***** LISTED RECORDS

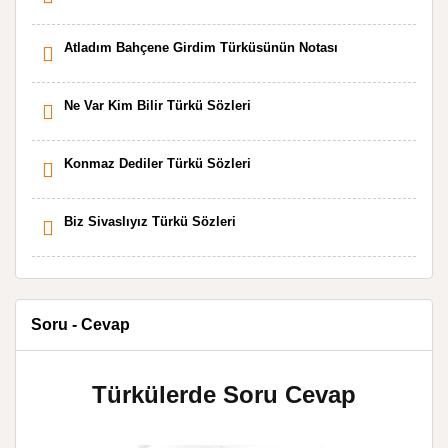
Atladım Bahçene Girdim Türküsünün Notası
Ne Var Kim Bilir Türkü Sözleri
Konmaz Dediler Türkü Sözleri
Biz Sivaslıyız Türkü Sözleri
Soru - Cevap
Türkülerde Soru Cevap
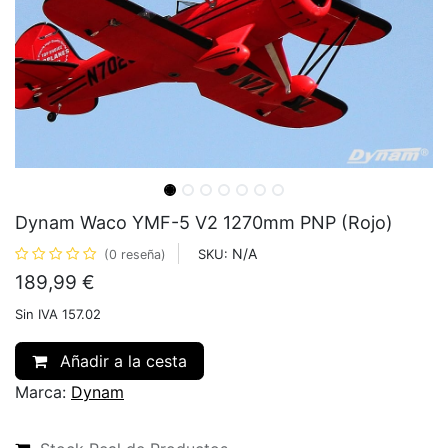
Dynam Waco YMF-5 V2 1270mm PNP (Rojo)
N/A
SKU:
(0 reseña)
189,99
€
Sin IVA 157.02
Añadir a la cesta
Marca:
Dynam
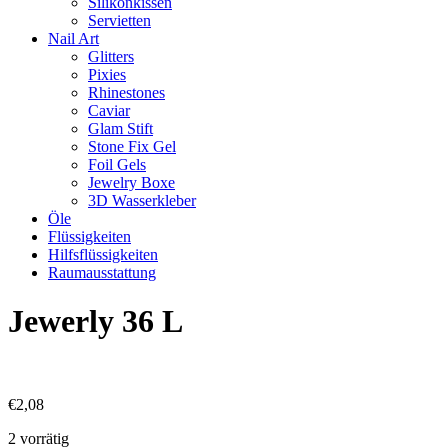
Silikonkissen
Servietten
Nail Art
Glitters
Pixies
Rhinestones
Caviar
Glam Stift
Stone Fix Gel
Foil Gels
Jewelry Boxe
3D Wasserkleber
Öle
Flüssigkeiten
Hilfsflüssigkeiten
Raumausstattung
Jewerly 36 L
€
2,08
2 vorrätig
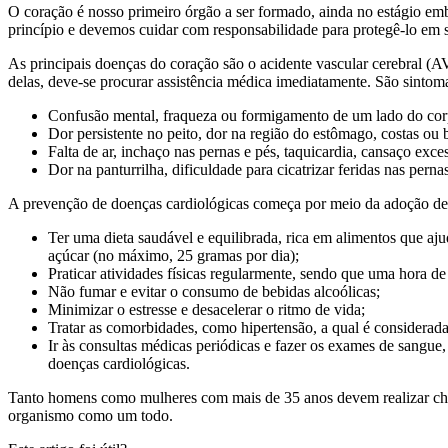
O coração é nosso primeiro órgão a ser formado, ainda no estágio em
princípio e devemos cuidar com responsabilidade para protegê-lo em s
As principais doenças do coração são o acidente vascular cerebral (AVC
delas, deve-se procurar assistência médica imediatamente. São sinto
Confusão mental, fraqueza ou formigamento de um lado do corpo
Dor persistente no peito, dor na região do estômago, costas ou b
Falta de ar, inchaço nas pernas e pés, taquicardia, cansaço exces
Dor na panturrilha, dificuldade para cicatrizar feridas nas perna
A prevenção de doenças cardiológicas começa por meio da adoção de 
Ter uma dieta saudável e equilibrada, rica em alimentos que aj
açúcar (no máximo, 25 gramas por dia);
Praticar atividades físicas regularmente, sendo que uma hora de
Não fumar e evitar o consumo de bebidas alcoólicas;
Minimizar o estresse e desacelerar o ritmo de vida;
Tratar as comorbidades, como hipertensão, a qual é considerad
Ir às consultas médicas periódicas e fazer os exames de sangue, 
doenças cardiológicas.
Tanto homens como mulheres com mais de 35 anos devem realizar che
organismo como um todo.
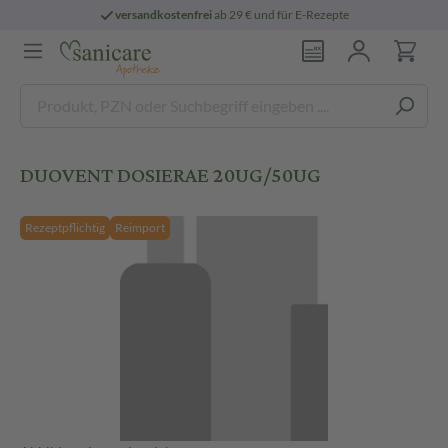
versandkostenfrei
ab 29 € und für E-Rezepte
DUOVENT DOSIERAE 20UG/50UG
Rezeptpflichtig
Reimport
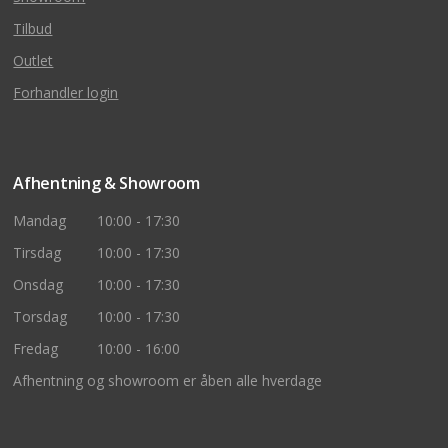
Tilbud
Outlet
Forhandler login
Afhentning & Showroom
Mandag
10:00 - 17:30
Tirsdag
10:00 - 17:30
Onsdag
10:00 - 17:30
Torsdag
10:00 - 17:30
Fredag
10:00 - 16:00
Afhentning og showroom er åben alle hverdage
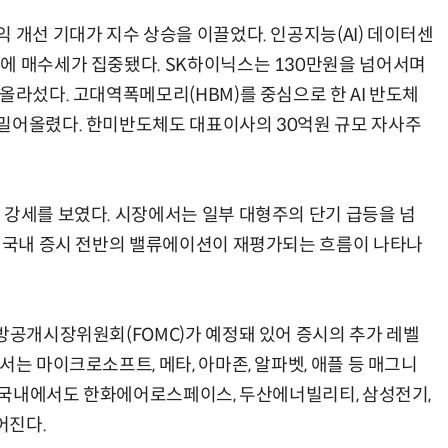
 개선 기대가 지수 상승을 이끌었다. 인공지능(AI) 데이터센
에 매수세가 집중됐다. SK하이닉스는 130만원을 넘어서며
올라섰다. 고대역폭메모리(HBM)를 중심으로 한 AI 반도체
 밀어올렸다. 한미반도체도 대표이사의 30억원 규모 자사주
 강세를 보였다. 시장에서는 일부 대형주의 단기 급등을 넘
로 국내 증시 전반의 밸류에이션이 재평가되는 흐름이 나타나
연방공개시장위원회(FOMC)가 예정돼 있어 증시의 추가 레벨
서는 마이크로소프트, 메타, 아마존, 알파벳, 애플 등 매그니
다. 국내에서도 한화에어로스페이스, 두산에너빌리티, 삼성전기,
어진다.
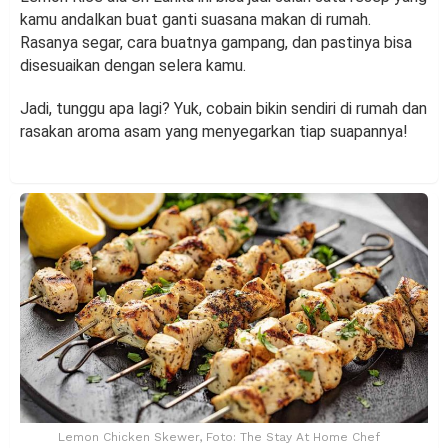
kamu andalkan buat ganti suasana makan di rumah.
Rasanya segar, cara buatnya gampang, dan pastinya bisa
disesuaikan dengan selera kamu.
Jadi, tunggu apa lagi? Yuk, cobain bikin sendiri di rumah dan
rasakan aroma asam yang menyegarkan tiap suapannya!
Lemon Chicken Skewer, Foto: The Stay At Home Chef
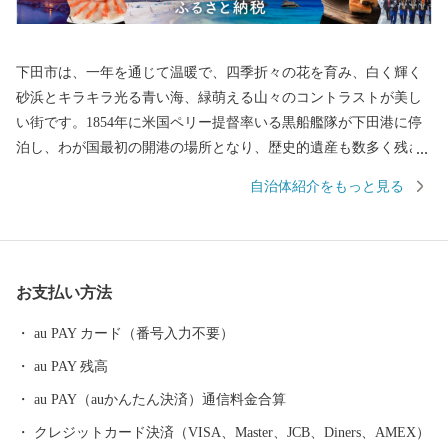
下田市は、一年を通じて温暖で、四季折々の花を育み、白く輝く
砂浜とキラキラ光る青い海、緑萌える山々のコントラストが美し
い街です。1854年に米国ペリー提督率いる黒船艦隊が下田港に停
泊し、わが国最初の開港の場所となり、歴史的遺産も数多く残さ
れております。 豊富な湯量を誇る温泉や、豊かな自然の恵みを満
自治体紹介をもっと見る
喫できる山海の幸、様々な魅力があふれる「ふるさと下田」を応
援寄附を通じて皆様にお伝えしていきます。 【お問い合わせ先】
株式会社パンクチュアル 連絡先 ：050-1732-8710 メール ：shim
oda@furusato-supports.com 営業時間： 9：00～18：00 【土・日・祝
お支払い方法
日・年末年始休み（12/29～1/3）】
au PAY カード（番号入力不要）
au PAY 残高
au PAY（auかんたん決済）通信料金合算
クレジットカード決済（VISA、Master、JCB、Diners、AMEX）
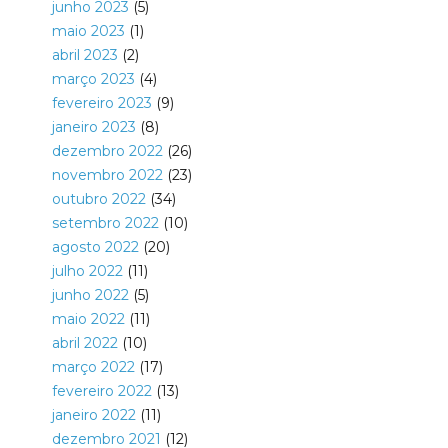
junho 2023
(5)
maio 2023
(1)
abril 2023
(2)
março 2023
(4)
fevereiro 2023
(9)
janeiro 2023
(8)
dezembro 2022
(26)
novembro 2022
(23)
outubro 2022
(34)
setembro 2022
(10)
agosto 2022
(20)
julho 2022
(11)
junho 2022
(5)
maio 2022
(11)
abril 2022
(10)
março 2022
(17)
fevereiro 2022
(13)
janeiro 2022
(11)
dezembro 2021
(12)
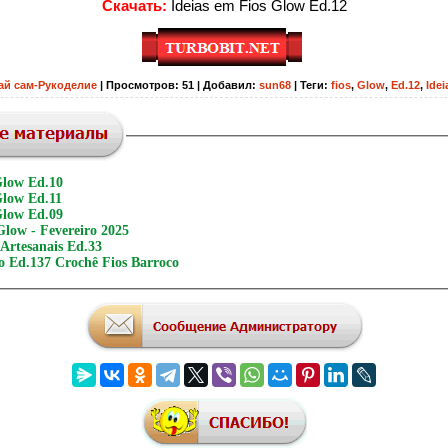
Скачать:
Ideias em Fios Glow Ed.12
ай сам-Рукоделие
|
Просмотров
:
51
|
Добавил
:
sun68
|
Теги
:
fios
,
Glow
,
Ed.12
,
Idei
Glow Ed.10
Glow Ed.11
Glow Ed.09
Glow - Fevereiro 2025
 Artesanais Ed.33
o Ed.137 Crochê Fios Barroco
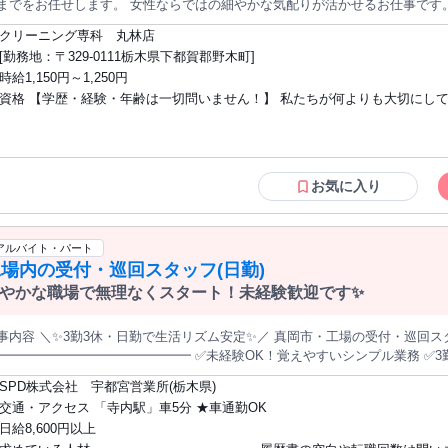
でをお任せします。 女性ならではの細やかな気配りが活かせるお仕事です。 ● 受付・レジ お客様を笑顔でお
たちの勢いは止まりません。 2026年内の目標は、年間13店舗の新規出店。 
、お預かりする点数を確認。 レジ操作はタッチパネル式でとても簡単です！
町、小山（栃木県）など 人気エリアへの進出が続々と決定しています。 ▼あなたにお伝えしたいこと 店舗が増え
クリーニング専科 丸林店
で、 機械やパソコンが苦手な方もご安心ください。 ● 検品（衣類のチェック） お預かりした衣類に「シミ」や
けるということは それだけ新しい「ポスト（店長・マネージャー）」 が次々に
[勤務地：〒329-0111栃木県下都賀郡野木町]
ほつれ」、 「ボタン取れ」などがないか一緒に確認します。 デリケートな素
関わらず意欲のある若手には どんどんチャンスを任せていくのが当社のスタイル。 広告代理店経営で培っ
時給1,150円～1,250円
しい取り扱いをお願いしています。 ● お客様に寄り添ったメニューのご案内 「このシミは落ちるかな？」「大
ノウハウ」と、リユース業界の「勢い」。 この両輪があるからこそ、未経験
資格 【学歴・経験・年齢は一切問いません！】 私たちが何よりも大切にし
に着たい」 そんな毎日のちょっとしたお洗濯のお悩みに合わせて、 最適な
環境があります。 急成長中の組織で、あなた自身の可能性を試してみません
ます。 これは工場や店舗でのお渡しミスを防ぐ大切な
は、 スキルよりも「明るい挨拶」ができること。 現在活躍中のスタッフも、
業。 家事の延長のような感覚でスタートできるので、 まずはここから、衣類の種類
割以上が 未経験からのスタートです！ 【こんな方が元気に活躍しています】 ● 子育
・コミュニケーション 仕上がったお品物を笑顔でお返しします。 「いつも
てや家事と仕事を両立したい主婦(夫)さん ● お仕事復帰を目指す、ブランク
、 ご近所の女性のお客様との何気ない世間話など、 温かいコミュニケーションが一番
マさん ● 無理なく働きたい20代・30代・40代の方 ● 接客が好き、人と話す
お気に入り
店舗清掃 接客の合間には、お客様を気持ちよく迎えるための 店内清掃など、
方 【お互い様の精神で、急なお休みも対応】 お子様の学校行事や家庭の急な都合な
ます。お掃除やキレイ好きな方にピッタリです。 229店舗展開の安定企業！遊び心と高品質を両立した革新的なク
どは、 遠慮なく相談してください。 「困ったときはお互い様」という意識が
ーニング店◎ コンセプトは、日本一楽しいクリーニング店 楽しさと品質の
フ全員に根付いているため、フォロー体制は バッチリです。固定休や連休も
アルバイト・パート
リーニングブランドです。 従来のクリーニング店のイメージを覆す、 黒と
すく、 プライベートの予定も立てやすい環境です。 【あなたの「これから」に寄り添
場内の受付・巡回スタッフ(日勤)
だ衣類を預かる場所ではなく、地域の皆さまに驚きと笑顔を届ける拠点として展開しています
います】 半年に1回、社員との面談を行っています。 「子供が成長したから
サービスをはじめとした遊び心のある企画を通じて、 お客様との接点を大切にしています。 
やかな職場で無理なくスタート！未経験歓迎です✨
、 『また来たくなる仕掛け』を考え続けることで、 地域とのつながりを大切
し時間を増やしたい」 などの生活環境の変化も、ぜひ気軽にお話しください
 運営は、クリーニング事業229店舗、コインランドリー事業70店舗を展開する 株式会社ユーゴーで
ばらんに相談できる環境づくりを 何よりも大切にしています。
事内容 ＼✨3勤3休・日勤で生活リズム安定✨／ 真岡市・工場の受付・巡回ス
tps://www.u-go.jp/company/index.html#history ＜受付/入社後最初にお任せするのは…カウンターでお預かりした
━━━━━━━━━━━━━━━ ✅未経験OK！覚えやすいシンプル業務 ✅3
類のタグ付けから！＞ タグ付けは、クリーニング品の分別やお渡し時の 取り
8h＋休憩4hで体への負担少なめ ✅車通勤OK・直行直帰でラクラク勤務 ✅50
衣類の知識と料金パターンを覚えましょう！ 先輩スタッフがお客様から衣類
SPD株式会社 宇都宮営業所(栃木県)
━━━━━━━━━━━━ 【お仕事内容】 工事中工場内での 受付・巡回業務をお任せします。 ・受付 ・敷
ら覚えてくださいね◎ 最初は笑顔でご挨拶ができればOKです！ ＜受付/勤務中も自分のペースで♪＞ ※店舗によっ
交通・アクセス 「寺内駅」車5分 ★車通勤OK
を徒歩や車で巡回 （1時間に1回） 工場内外の敷地が広く、 一部巡回では車両を使用するため、 普通自動車免許
は１名体制での受付です。 入社後は、しっかり研修を受けたうえでの 店舗接
日給8,600円以上
。 ━━━━━━━━━━━━━━ ⏰3勤3休のシフトサイクル 8:00～20:00（実働8ｈ／休憩4ｈ） 1日
工場への集荷受け渡し時間は 各店舗で決まっており、受け渡し時間を守れば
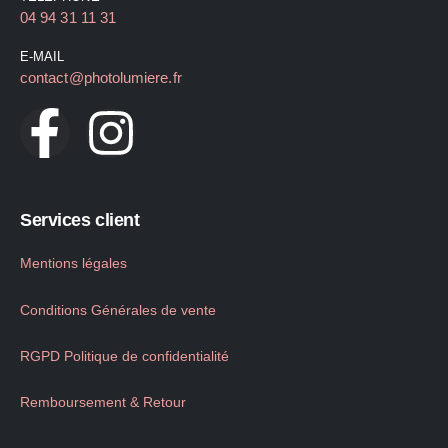
04 94 31 11 31
E-MAIL
contact@photolumiere.fr
Services client
Mentions légales
Conditions Générales de vente
RGPD Politique de confidentialité
Remboursement & Retour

**********

From the records above, pick out and copy each line holding the word "kamu".

- ANSWER TO THE EXERCISE -
kamu andalkan buat ganti suasana makan di rumah.
disesuaikan dengan selera kamu.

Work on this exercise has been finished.